By Brett King, CBO, City of Carrollton, and BOAT Board of Directors
This message—adapted from a blog by Strategic Facilitator, Tony Jeary—spoke to me, as it’s an area in which I need to improve. Maybe there’s someone else out there who feels the same way and can also benefit.
Are you saying “no” as often as you should? Saying “no” is one of the most overlooked components of success. It’s a challenge we all face year-round, but the end of the year definitely exposes our skill (or weakness) in this area more than any other time. Think about everything that was your plate at the end of the year:
- Holiday parties
- Children’s events
- End-of-year meetings
- Budget meetings for 2017
- Church events
- Increased family gatherings
- Travel and vacation plans
And that’s just what was happening in December. That is just scratching the surface when you look at an entire year, right?
Time is always our most finite, even sacred, resource. How we spend it influences the results we achieve in every single part of our lives. So it’s crucial to be extremely deliberate in what you say “yes” and what you say “no” to. Some of the most productive and successful people who ever lived got there by saying “no” more often than they said “yes.” They were clear on what they wanted, what they offered, and how to make it all happen. They knew what was critically important. And then they said “no” more often than most people to the many opportunities, requests, and circumstances that didn’t align with what was most important.

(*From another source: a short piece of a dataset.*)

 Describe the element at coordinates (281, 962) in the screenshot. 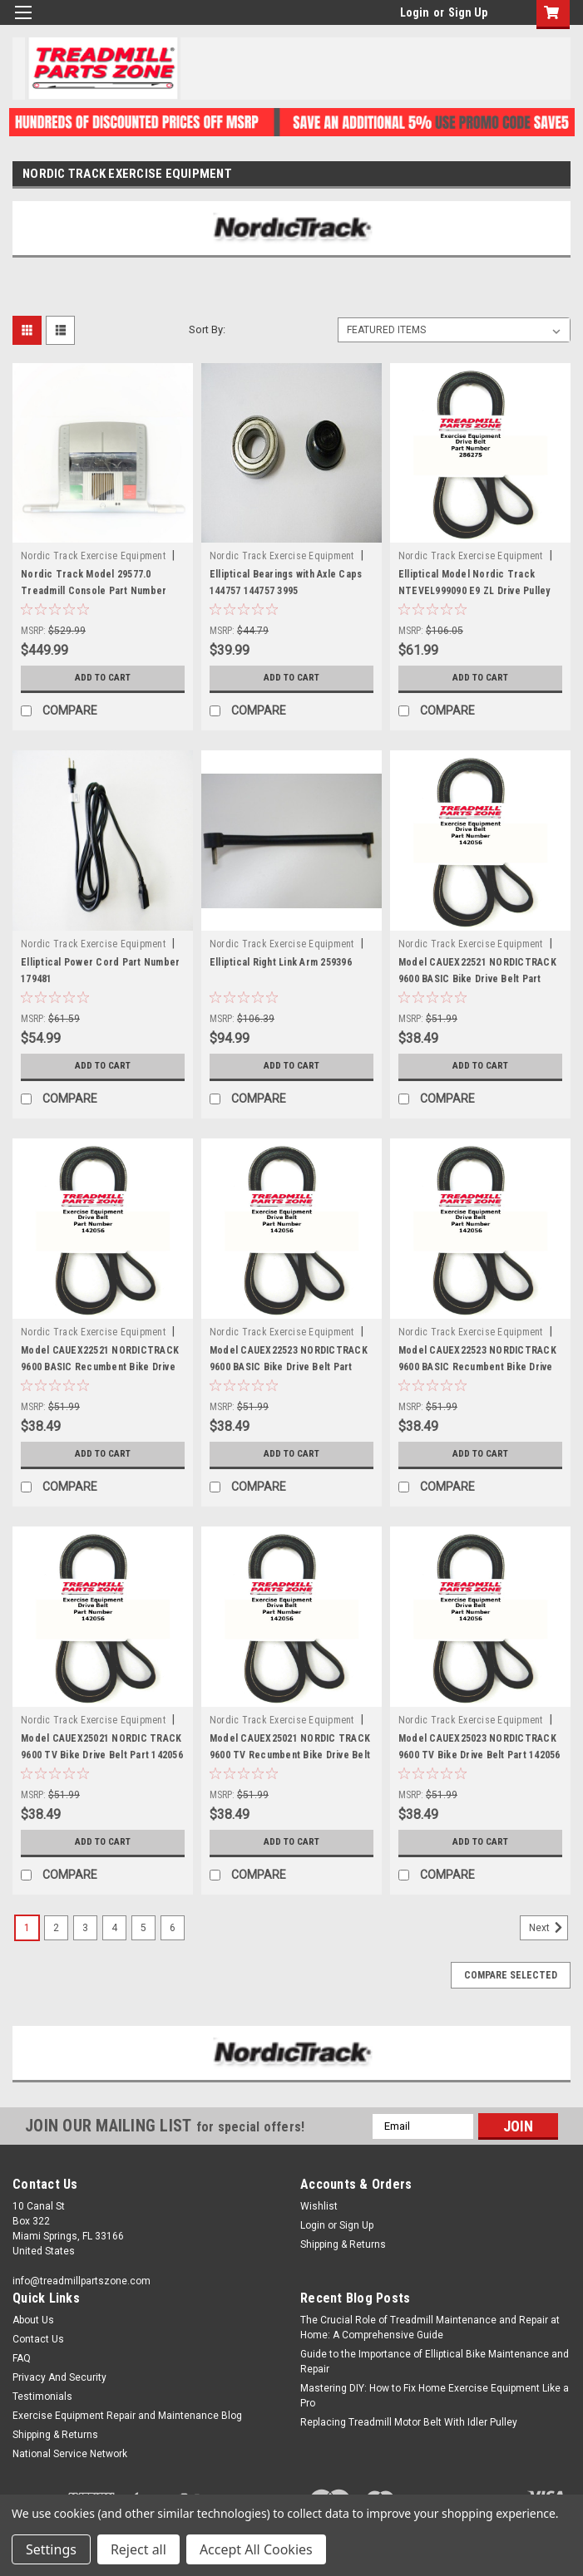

How well do you say “no?” Think about your life right now. Look at your calendar. Think about this week, next week, even next month, and throughout the new year. How well do the items on your calendar line up with the important tasks you’ve identified for yourself? Even the best leaders need a tune-up in the “no” department on a regular basis. So that’s what I’m inviting you to do right now – save your time, your most precious and finite asset, for what matters most.
These reminders can have an immediate impact on your life. Take time, reflect, and pinpoint one or two specific next steps for you to get the results you want faster:
#1: The most successful people are successful at saying “no.”
“It is only by saying ‘no’ that you can concentrate on the things that are really important.”
“You have to decide what your highest priorities are, and have the courage to say ‘no’ to other things.” Steven R. Covey
#2: There are three main reasons people don’t say “no” when they should.
- You don’t know how.
- You don’t want to miss out on anything.
- You don’t want to offend someone.
People pleasers are rarely highly effective people. Besides, saying “no” does not have to be a negative. Saying it in the right way can be very well received.
#3: Saying “no” gives you leverage to succeed faster.
If you don’t say “no” to low-leverage, low-priority activities, your energy will be completely wasted on things that don’t really matter, and stolen away from those things that do.
#4: Saying “no” saves time and gets to the results everyone wants.
Requests for things like lunches, phone calls, and meetings are often unnecessary. Say “no” to the original request when you can fast forward to the actual result everyone wants. If it’s an issue that can be quickly discussed and resolved, why schedule a meeting for it later on? Simply resolve it and send the interested parties a quick and informative email that says, “Here is the issue and how it has already been solved.”
#5: “No” is the key to focus.
Your time is the most valuable resource you have, and it can never be replaced. Stay focused on what’s important, and you won’t have to wonder where your time went.